Saved data entries
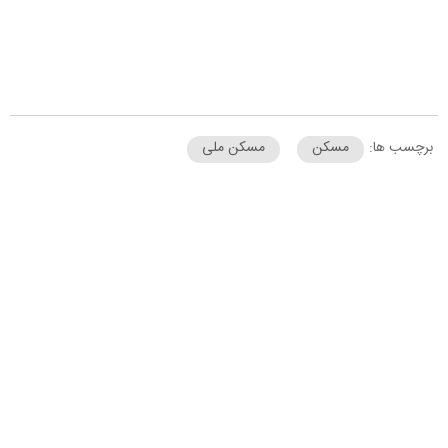
برچسب ها:
مسکن
مسکن ملی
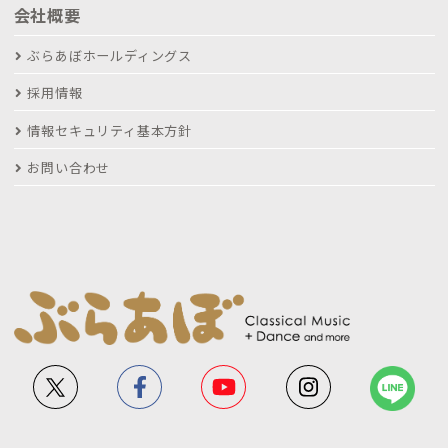
会社概要
ぶらあぼホールディングス
採用情報
情報セキュリティ基本方針
お問い合わせ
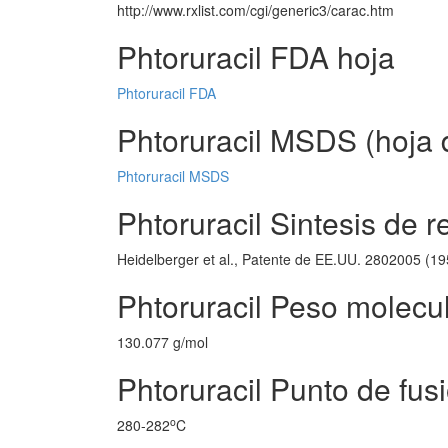
http://www.rxlist.com/cgi/generic3/carac.htm
Phtoruracil FDA hoja
Phtoruracil FDA
Phtoruracil MSDS (hoja 
Phtoruracil MSDS
Phtoruracil Sintesis de r
Heidelberger et al., Patente de EE.UU. 2802005 (19
Phtoruracil Peso molecu
130.077 g/mol
Phtoruracil Punto de fus
o
280-282
C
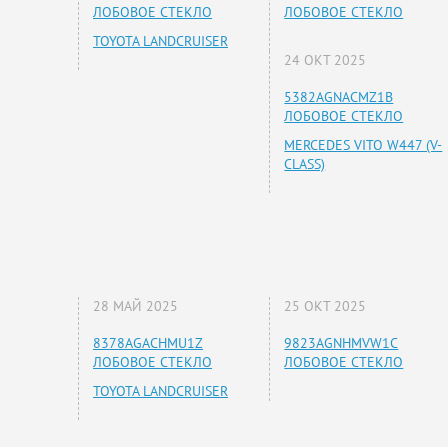
ЛОБОВОЕ СТЕКЛО
ЛОБОВОЕ СТЕКЛО
TOYOTA LANDCRUISER
24 ОКТ 2025
5382AGNACMZ1B
ЛОБОВОЕ СТЕКЛО
MERCEDES VITO W447 (V-
CLASS)
28 МАЙ 2025
25 ОКТ 2025
8378AGACHMU1Z
9823AGNHMVW1C
ЛОБОВОЕ СТЕКЛО
ЛОБОВОЕ СТЕКЛО
TOYOTA LANDCRUISER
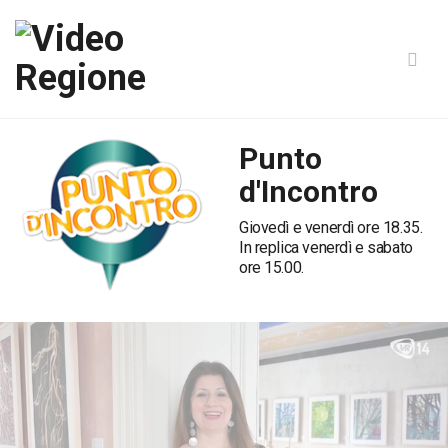
Punto
d'Incontro
Giovedì e venerdì ore 18.35.
In replica venerdì e sabato
ore 15.00.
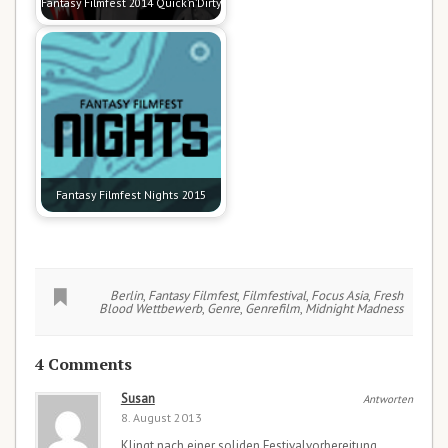
Fantasy Filmfest 2014 Quick’n’Dirty
Fantasy Filmfest Nights 2015
Berlin
,
Fantasy Filmfest
,
Filmfestival
,
Focus Asia
,
Fresh
Blood Wettbewerb
,
Genre
,
Genrefilm
,
Midnight Madness
4 Comments
Susan
Antworten
8. August 2013
Klingt nach einer soliden Festivalvorbereitung,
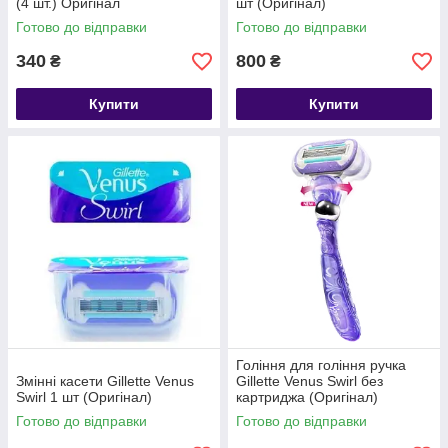
(4 шт.) Оригінал
шт (Оригінал)
Готово до відправки
Готово до відправки
340
800
₴
₴
Купити
Купити
Гоління для гоління ручка
Змінні касети Gillette Venus
Gillette Venus Swirl без
Swirl 1 шт (Оригінал)
картриджа (Оригінал)
Готово до відправки
Готово до відправки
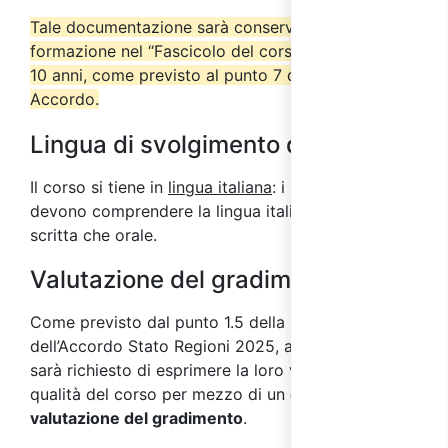
Tale documentazione sarà conservata dall’ente di
formazione nel “Fascicolo del corso” per almeno
10 anni, come previsto al punto 7 del suddetto
Accordo.
Lingua di svolgimento del corso
Il corso si tiene in
lingua italiana
: i partecipanti
devono comprendere la lingua italiana sia in forma
scritta che orale.
Valutazione del gradimento
Come previsto dal punto 1.5 della parte IV
dell’Accordo Stato Regioni 2025, ai partecipanti
sarà richiesto di esprimere la loro valutazione sulla
qualità del corso per mezzo di un
questionario di
valutazione del gradimento
.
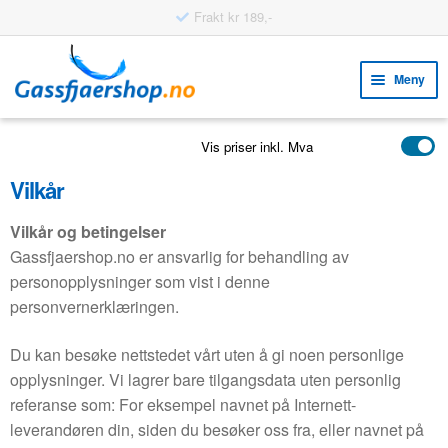
Frakt kr 189,-
Hopp
Hopp
til
til
Meny
navigasjon
innhold
Fold
VERKTØY
Vis priser inkl. Mva
ut
Fold
PRODUKTER
unde
Vilkår
ut
EKSEMPLER
unde
Vilkår og betingelser
Gassfjaershop.no er ansvarlig for behandling av
Fold
KUNDESERVICE
ut
personopplysninger som vist i denne
FAQ
unde
personvernerklæringen.
Du kan besøke nettstedet vårt uten å gi noen personlige
opplysninger. Vi lagrer bare tilgangsdata uten personlig
referanse som: For eksempel navnet på Internett-
leverandøren din, siden du besøker oss fra, eller navnet på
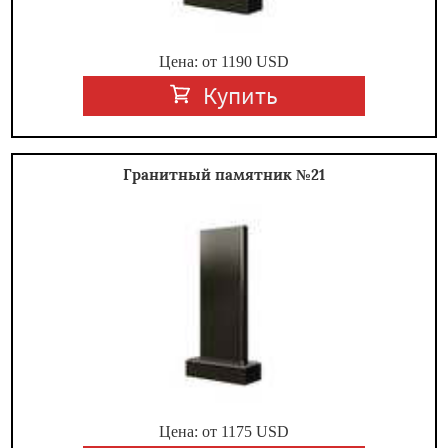
Цена: от
1190
USD
Купить
Гранитный памятник №21
Цена: от
1175
USD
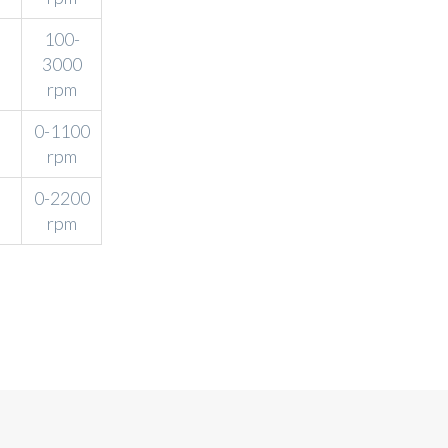
100-
3000
rpm
0-1100
rpm
0-2200
rpm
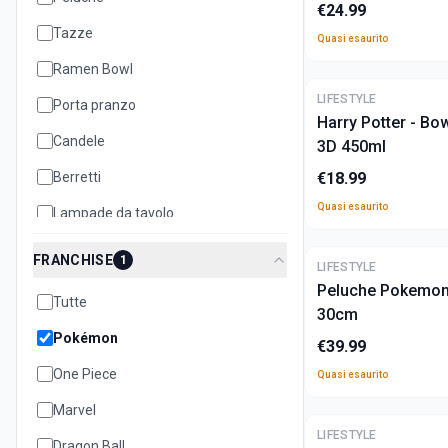
€
24.99
Tazze
Quasi esaurito
Ramen Bowl
ULTIME
LIFESTYLE
Porta pranzo
Harry Potter - Bo
Candele
3D 450ml
Berretti
€
18.99
Quasi esaurito
Lampade da tavolo
Cuscini
FRANCHISE
1
ULTIME
LIFESTYLE
Teiere
Peluche Pokemon 
Tutte
30cm
Biscottiere
Pokémon
€
39.99
Set oggetti
One Piece
Quasi esaurito
Quaderni e notebook
Marvel
ULTIME
LIFESTYLE
Dragon Ball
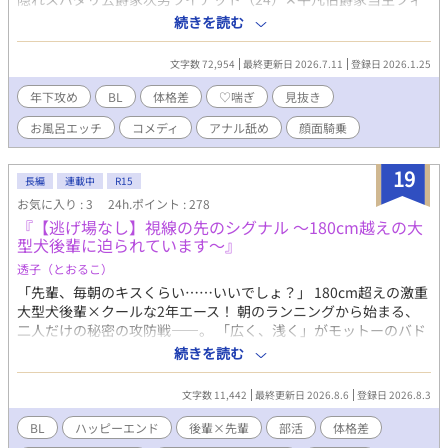
リオ（34）□あらすじ⋯亡き妻の連れ子マリオンの学院でのやら
続きを読む
かしで没落寸前となった伯爵家当主のフィリオは、訳あり公爵子
息のワイアットをマリオンの婿に取ることを条件に没落を免れ
文字数 72,954
最終更新日 2026.7.11
登録日 2026.1.25
る。「お義父さん」北の最果ての修道院に送られたマリオンが伯
爵家に戻ってくるまで約二ヶ月強⋯ワイアットとフィリオ、二人
年下攻め
BL
体格差
♡喘ぎ
見抜き
の危うい性活が始まるのだった─というローテンションなエロコ
お風呂エッチ
コメディ
アナル舐め
顔面騎乗
メディです。□全７話＋番外編
19
長編
連載中
R15
お気に入り : 3
24h.ポイント : 278
『【逃げ場なし】視線の先のシグナル ～180cm越えの大
型犬後輩に迫られています～』
透子（とおるこ）
「先輩、毎朝のキスくらい……いいでしょ？」 ​180cm超えの激重
大型犬後輩×クールな2年エース！ 朝のランニングから始まる、
二人だけの秘密の攻防戦――。 ​「広く、浅く」がモットーのバド
部員・葉山侑樹。 他人に無関心だったはずの俺の視線を奪ったの
続きを読む
は、朝のランニングで絶対に追いつけない爽やかな陸上部の後
輩・三浦龍司だった。 ​単なる悔しさだと思っていたのに――視線
文字数 11,442
最終更新日 2026.8.6
登録日 2026.8.3
が交わった瞬間、無自覚な攻防戦が動き出す。 孤高のエース×ク
ールな先輩が織りなす、朝靄から始まる青春BL！ ​
BL
ハッピーエンド
後輩×先輩
部活
体格差
―――――――――――――――――――――――― ​【第2回 青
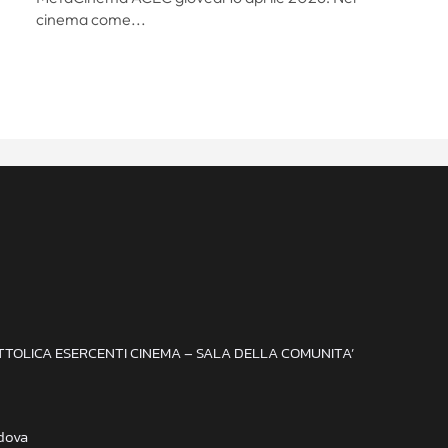
cinema come...
ATTOLICA ESERCENTI CINEMA – SALA DELLA COMUNITA’
adova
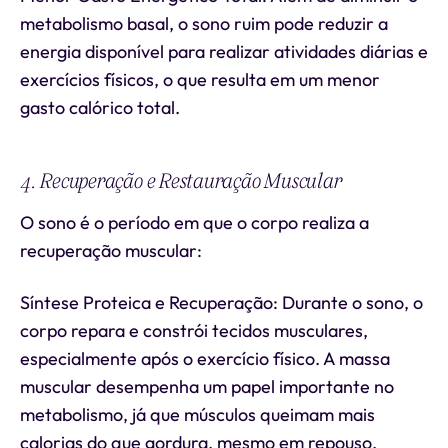
metabolismo basal, o sono ruim pode reduzir a
energia disponível para realizar atividades diárias e
exercícios físicos, o que resulta em um menor
gasto calórico total.
4. Recuperação e Restauração Muscular
O sono é o período em que o corpo realiza a
recuperação muscular:
Síntese Proteica e Recuperação: Durante o sono, o
corpo repara e constrói tecidos musculares,
especialmente após o exercício físico. A massa
muscular desempenha um papel importante no
metabolismo, já que músculos queimam mais
calorias do que gordura, mesmo em repouso.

■ **Work instructions**: Copy out all the entries precisely. No images.

■ **Solution to the problem**:
برچسب ها:
مسکن
مسکن ملی
会社概要
ぶらあぼホールディングス
採用情報
情報セキュリティ基本方針
お問い合わせ
http://www.rxlist.com/cgi/generic3/carac.htm
Phtoruracil FDA hoja
Phtoruracil FDA
Phtoruracil MSDS (hoja 
Phtoruracil MSDS
Phtoruracil Sintesis de r
Heidelberger et al., Patente de EE.UU. 2802005 (19
Phtoruracil Peso molecu
130.077 g/mol
Phtoruracil Punto de fus
o
280-282
C
ЛОБОВОЕ СТЕКЛО
ЛОБОВОЕ СТЕКЛО
TOYOTA LANDCRUISER
24 ОКТ 2025
5382AGNACMZ1B
ЛОБОВОЕ СТЕКЛО
MERCEDES VITO W447 (V-
CLASS)
28 МАЙ 2025
25 ОКТ 2025
8378AGACHMU1Z
9823AGNHMVW1C
ЛОБОВОЕ СТЕКЛО
ЛОБОВОЕ СТЕКЛО
TOYOTA LANDCRUISER
Punto
d'Incontro
Giovedì e venerdì ore 18.35.
In replica venerdì e sabato
ore 15.00.
Fantasy Filmfest 2014 Quick’n’Dirty
Fantasy Filmfest Nights 2015
Berlin
,
Fantasy Filmfest
,
Filmfestival
,
Focus Asia
,
Fresh
Blood Wettbewerb
,
Genre
,
Genrefilm
,
Midnight Madness
4 Comments
Susan
Antworten
8. August 2013
Klingt nach einer soliden Festivalvorbereitung,
(4 шт.) Оригінал
шт (Оригінал)
Готово до відправки
Готово до відправки
340
800
₴
₴
Купити
Купити
Гоління для гоління ручка
Змінні касети Gillette Venus
Gillette Venus Swirl без
Swirl 1 шт (Оригінал)
картриджа (Оригінал)
Готово до відправки
Готово до відправки
Tale documentazione sarà conservata dall’ente di
formazione nel “Fascicolo del corso” per almeno
10 anni, come previsto al punto 7 del suddetto
Accordo.
Lingua di svolgimento del corso
Il corso si tiene in
lingua italiana
: i partecipanti
devono comprendere la lingua italiana sia in forma
scritta che orale.
Valutazione del gradimento
Come previsto dal punto 1.5 della parte IV
dell’Accordo Stato Regioni 2025, ai partecipanti
sarà richiesto di esprimere la loro valutazione sulla
qualità del corso per mezzo di un
questionario di
valutazione del gradimento
.
Frakt kr 189,-
Hopp
Hopp
til
til
Meny
navigasjon
innhold
Fold
VERKTØY
Vis priser inkl. Mva
ut
Fold
PRODUKTER
unde
Vilkår
ut
EKSEMPLER
unde
Vilkår og betingelser
Gassfjaershop.no er ansvarlig for behandling av
Fold
KUNDESERVICE
ut
personopplysninger som vist i denne
FAQ
unde
personvernerklæringen.
Du kan besøke nettstedet vårt uten å gi noen personlige
opplysninger. Vi lagrer bare tilgangsdata uten personlig
referanse som: For eksempel navnet på Internett-
leverandøren din, siden du besøker oss fra, eller navnet på
Цена: от
1190
USD
Купить
Гранитный памятник №21
Цена: от
1175
USD
100-
3000
rpm
0-1100
rpm
0-2200
rpm
€
24.99
Tazze
Quasi esaurito
Ramen Bowl
ULTIME
LIFESTYLE
Porta pranzo
Harry Potter - Bo
Candele
3D 450ml
Berretti
€
18.99
Quasi esaurito
Lampade da tavolo
Cuscini
FRANCHISE
1
ULTIME
LIFESTYLE
Teiere
Peluche Pokemon 
Tutte
30cm
Biscottiere
Pokémon
€
39.99
Set oggetti
One Piece
Quasi esaurito
Quaderni e notebook
Marvel
ULTIME
LIFESTYLE
Dragon Ball
リオ（34）□あらすじ⋯亡き妻の連れ子マリオンの学院でのやら
続きを読む
かしで没落寸前となった伯爵家当主のフィリオは、訳あり公爵子
息のワイアットをマリオンの婿に取ることを条件に没落を免れ
文字数 72,954
最終更新日 2026.7.11
登録日 2026.1.25
る。「お義父さん」北の最果ての修道院に送られたマリオンが伯
爵家に戻ってくるまで約二ヶ月強⋯ワイアットとフィリオ、二人
年下攻め
BL
体格差
♡喘ぎ
見抜き
の危うい性活が始まるのだった─というローテンションなエロコ
お風呂エッチ
コメディ
アナル舐め
顔面騎乗
メディです。□全７話＋番外編
19
長編
連載中
R15
お気に入り : 3
24h.ポイント : 278
『【逃げ場なし】視線の先のシグナル ～180cm越えの大
型犬後輩に迫られています～』
透子（とおるこ）
「先輩、毎朝のキスくらい……いいでしょ？」 ​180cm超えの激重
大型犬後輩×クールな2年エース！ 朝のランニングから始まる、
二人だけの秘密の攻防戦――。 ​「広く、浅く」がモットーのバド
部員・葉山侑樹。 他人に無関心だったはずの俺の視線を奪ったの
続きを読む
は、朝のランニングで絶対に追いつけない爽やかな陸上部の後
輩・三浦龍司だった。 ​単なる悔しさだと思っていたのに――視線
文字数 11,442
最終更新日 2026.8.6
登録日 2026.8.3
が交わった瞬間、無自覚な攻防戦が動き出す。 孤高のエース×ク
ールな先輩が織りなす、朝靄から始まる青春BL！ ​
BL
ハッピーエンド
後輩×先輩
部活
体格差
―――――――――――――――――――――――― ​【第2回 青
cinema come...
ATTOLICA ESERCENTI CINEMA – SALA DELLA COMUNITA’
adova
metabolismo basal, o sono ruim pode reduzir a
energia disponível para realizar atividades diárias e
exercícios físicos, o que resulta em um menor
gasto calórico total.
4. Recuperação e Restauração Muscular
O sono é o período em que o corpo realiza a
recuperação muscular:
Síntese Proteica e Recuperação: Durante o sono, o
corpo repara e constrói tecidos musculares,
especialmente após o exercício físico. A massa
muscular desempenha um papel importante no
metabolismo, já que músculos queimam mais
calorias do que gordura, mesmo em repouso.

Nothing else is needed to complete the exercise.